### prathams's blog

By prathams, history, 4 years ago, ,

We call a natural number supernatural if it does not contain any ones in its decimal representation and the product of its digits is equal to n. For given n, find how many supernatural numbers exist.
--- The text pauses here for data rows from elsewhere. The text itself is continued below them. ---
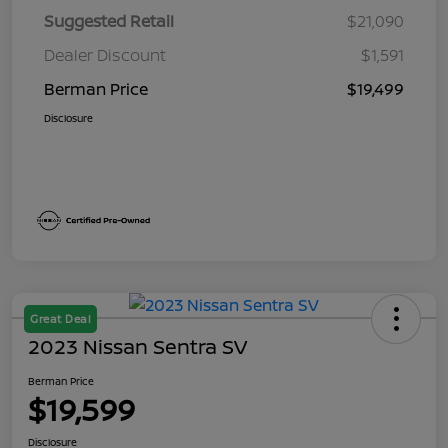
Suggested Retail
$21,090
Dealer Discount
$1,591
Berman Price
$19,499
Disclosure
Great Deal
2023 Nissan Sentra SV
Berman Price
$19,599
Disclosure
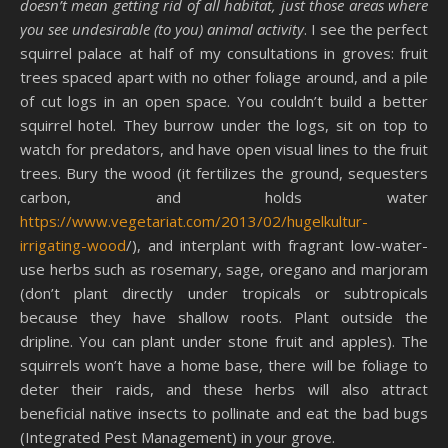
doesn’t mean getting rid of all habitat, just those areas where
you see undesirable (to you) animal activity
. I see the perfect
squirrel palace at half of my consultations in groves: fruit
trees spaced apart with no other foliage around, and a pile
of cut logs in an open space. You couldn’t build a better
squirrel hotel. They burrow under the logs, sit on top to
watch for predators, and have open visual lines to the fruit
trees. Bury the wood (it fertilizes the ground, sequesters
carbon, and holds water
https://www.vegetariat.com/2013/02/hugelkultur-
irrigating-wood
/), and interplant with fragrant low-water-
use herbs such as rosemary, sage, oregano and marjoram
(don’t plant directly under tropicals or subtropicals
because they have shallow roots. Plant outside the
dripline. You can plant under stone fruit and apples). The
squirrels won’t have a home base, there will be foliage to
deter their raids, and these herbs will also attract
beneficial native insects to pollinate and eat the bad bugs
(Integrated Pest Management) in your grove.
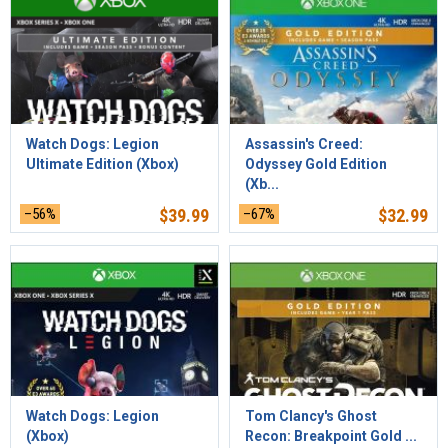
Watch Dogs: Legion
Assassin's Creed:
Ultimate Edition (Xbox)
Odyssey Gold Edition
(Xb...
–56%
$
39.99
–67%
$
32.99
Watch Dogs: Legion
Tom Clancy's Ghost
(Xbox)
Recon: Breakpoint Gold ...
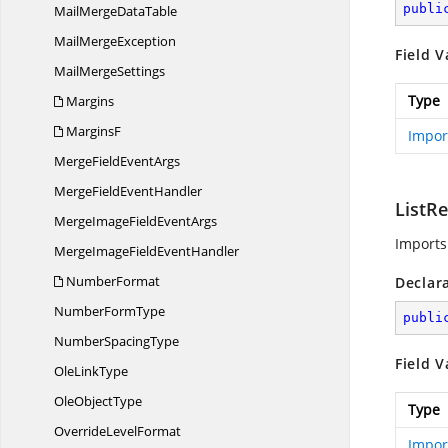
publi
MailMerge
DataTable
Mail
MergeException
Field V
Mail
MergeSettings
Type
Margins
MarginsF
Impor
MergeField
EventArgs
MergeField
EventHandler
ListR
MergeImageField
EventArgs
Imports
MergeImageField
EventHandler
NumberFormat
Declar
Number
FormType
publi
Number
SpacingType
Field V
Ole
LinkType
Ole
ObjectType
Type
Override
LevelFormat
Impor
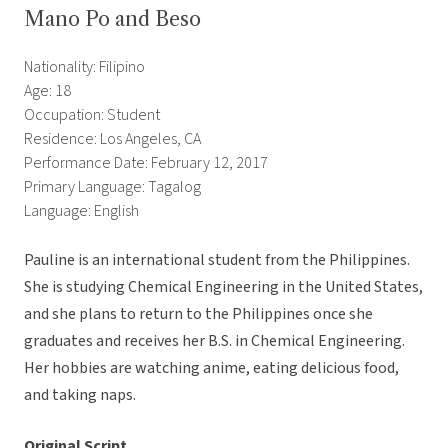
Mano Po and Beso
Nationality: Filipino
Age: 18
Occupation: Student
Residence: Los Angeles, CA
Performance Date: February 12, 2017
Primary Language: Tagalog
Language: English
Pauline is an international student from the Philippines.
She is studying Chemical Engineering in the United States,
and she plans to return to the Philippines once she
graduates and receives her B.S. in Chemical Engineering.
Her hobbies are watching anime, eating delicious food,
and taking naps.
Original Script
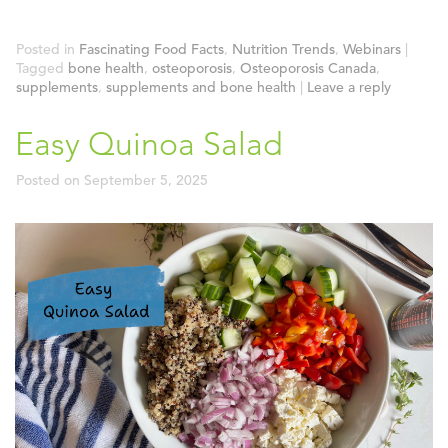
Posted in
Fascinating Food Facts
,
Nutrition Trends
,
Webinars
|
Tagged
bone health
,
osteoporosis
,
Osteoporosis Canada
,
supplements
,
supplements and bone health
|
Leave a reply
Easy Quinoa Salad
Posted on
September 5, 2025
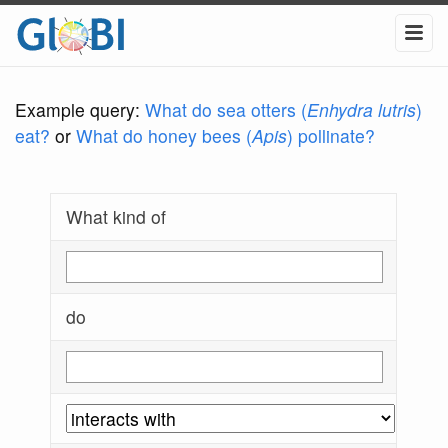
Example query:
What do sea otters (
Enhydra lutris
)
eat?
or
What do honey bees (
Apis
) pollinate?
What kind of
do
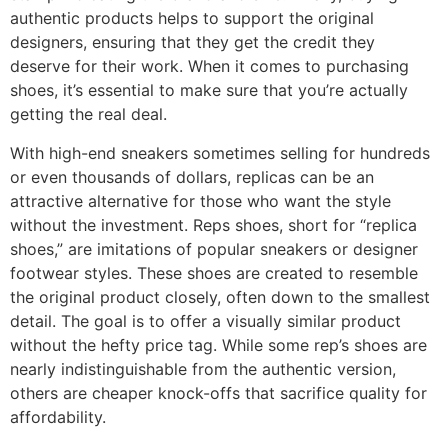
authentic products helps to support the original
designers, ensuring that they get the credit they
deserve for their work. When it comes to purchasing
shoes, it’s essential to make sure that you’re actually
getting the real deal.
With high-end sneakers sometimes selling for hundreds
or even thousands of dollars, replicas can be an
attractive alternative for those who want the style
without the investment. Reps shoes, short for “replica
shoes,” are imitations of popular sneakers or designer
footwear styles. These shoes are created to resemble
the original product closely, often down to the smallest
detail. The goal is to offer a visually similar product
without the hefty price tag. While some rep’s shoes are
nearly indistinguishable from the authentic version,
others are cheaper knock-offs that sacrifice quality for
affordability.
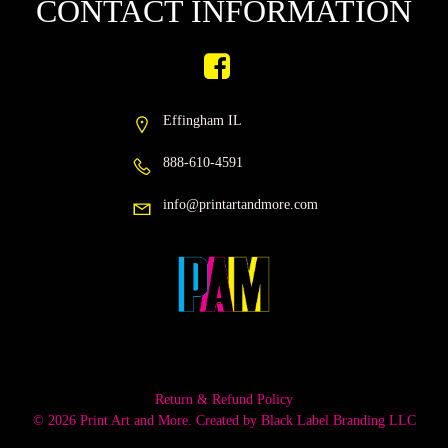
CONTACT INFORMATION
Effingham IL
888-610-4591
info@printartandmore.com
Return & Refund Policy
© 2026 Print Art and More. Created by
Black Label Branding LLC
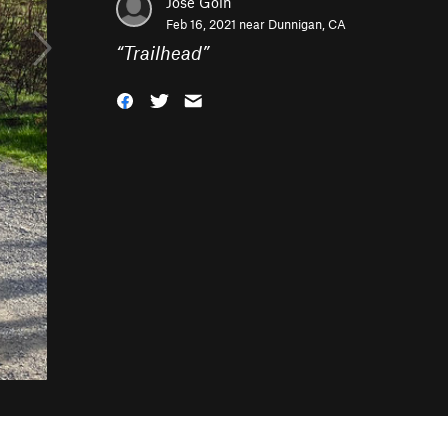
Jose Goin
Feb 16, 2021 near
Dunnigan, CA
“
Trailhead
”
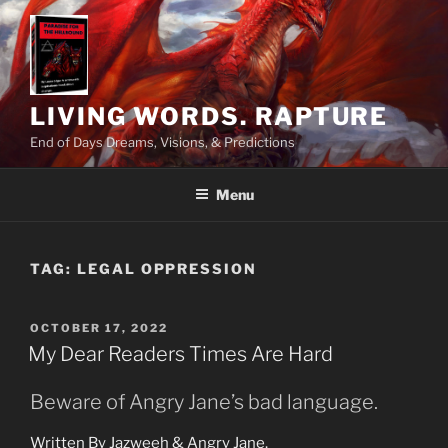
Skip
to
content
LIVING WORDS. RAPTURE
End of Days Dreams, Visions, & Predictions
Menu
TAG:
LEGAL OPPRESSION
POSTED
OCTOBER 17, 2022
ON
My Dear Readers Times Are Hard
Beware of Angry Jane’s bad language.
Written By Jazweeh & Angry Jane.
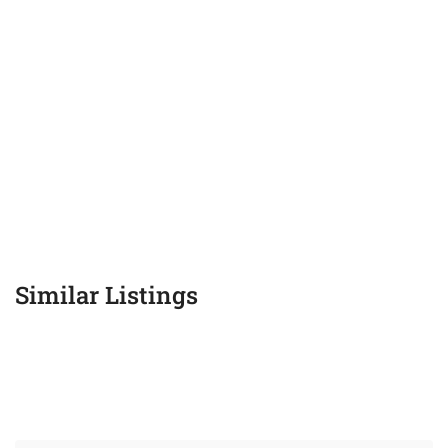
Similar Listings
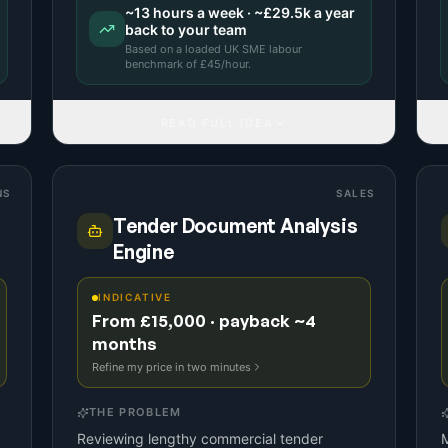
~
13
hours a week · ~
£29.5k
a year
back to your team
Based on a
loaded UK SME labour
benchmark
of £
45
/hour.
READ FULL IDEA
NS
SALES
Tender Document Analysis
Engine
INDICATIVE
From £15,000 · payback ~4
months
Refine my price in two minutes
THE PROBLEM
Reviewing lengthy commercial tender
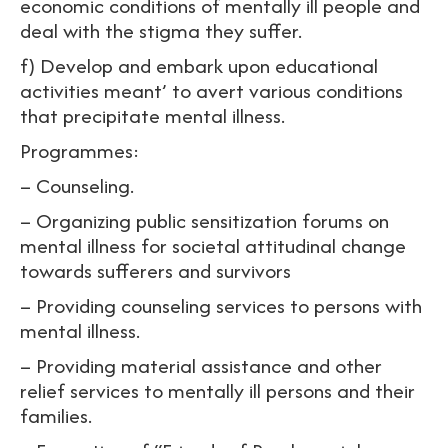
economic conditions of mentally ill people and
deal with the stigma they suffer.
f) Develop and embark upon educational
activities meant’ to avert various conditions
that precipitate mental illness.
Programmes:
– Counseling.
– Organizing public sensitization forums on
mental illness for societal attitudinal change
towards sufferers and survivors
– Providing counseling services to persons with
mental illness.
– Providing material assistance and other
relief services to mentally ill persons and their
families.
Constraint : The input contains a single integer n not exceeding 2×109.

Output modulo 101.

I got this problem on link

UPD : I solved this problem but only 80% test cases are passing, rest giving TLE, can anyone please suggest how can i improve the below code using some trick or memoization:

#include<bits/stdc++.h>
using namespace std;
#define MOD 101
#define LL long long
#define out(x) cout << #x << " : " << x << "\n";

bool isPrime(LL n) {
for(LL i = 2;i * i <= n; i++) {
if(n % i == 0) return false;
}
return true;
}

LL ans = 0;

void solve(LL n) {
if(n <= 1) return;
if(isPrime(n)) {
if(n < 10) ans = (ans + 1) % MOD;
return;
}
if(n < 10) ans = (ans + 1) % MOD;
for(int i = 2;i < 10;i++) {
if(n % i == 0)
solve(n / i);
}
}

int main() {
ios_base::sync_with_stdio(false); cin.tie(NULL);
LL n; cin >> n;
solve(n);
cout << ans << endl;
return 0;
}



• 0

 » 4 years ago, # | ← Rev. 2 →   +5 That number must have only 2,3,5 or 7 as prime divisors. Make 4 dimensional state (num2, num3, num5, num7) and solve it with dinamic programming.
•  » » 4 years ago, # ^ |   0 Can you help me with the recursion ?
 » 4 years ago, # | ← Rev. 3 →   0 Try working with factoring. Maybe getting the factors of N would lead you to the right idea.EX: 8 = 2 * 2 * 2. And the numbers are 42, 24, 222, 8
 » 4 years ago, # |   0 Auto comment: topic has been updated by prathams (previous revision, new revision, compare).
 » 5 weeks ago, # | ← Rev. 2 →   0 Sorry for writing here after 4 years, but probably this will help someone who decided to google this problem. The main idea is, as noticed by TMandzu, that n which have prime divisors bigger than 7 will have 0 supernatural numbers. But we need to check this before solving anything, because factoring number in solve function, as prathams did, is very slow. We can do this with trial division in sqrt(N) (actually, a lot faster because we can break when we reach n%7 != 0 and n != 1). After this we need to write solve function almost like TC did, but we can use unordered_map to do memorization. ll solve(ll n) { ll ans = 0; if(n == 1 || n == 2 || n == 3 || n == 5 || n == 7) return 1; if(memo.count(n) != 0) return memo[n]; for(int i = 2; i <= 9; ++i) { if(n%i == 0) ans = (ans%101 + solve(n/i)%101)%101; } return memo[n] = ans; } Hope someone will find this helpful.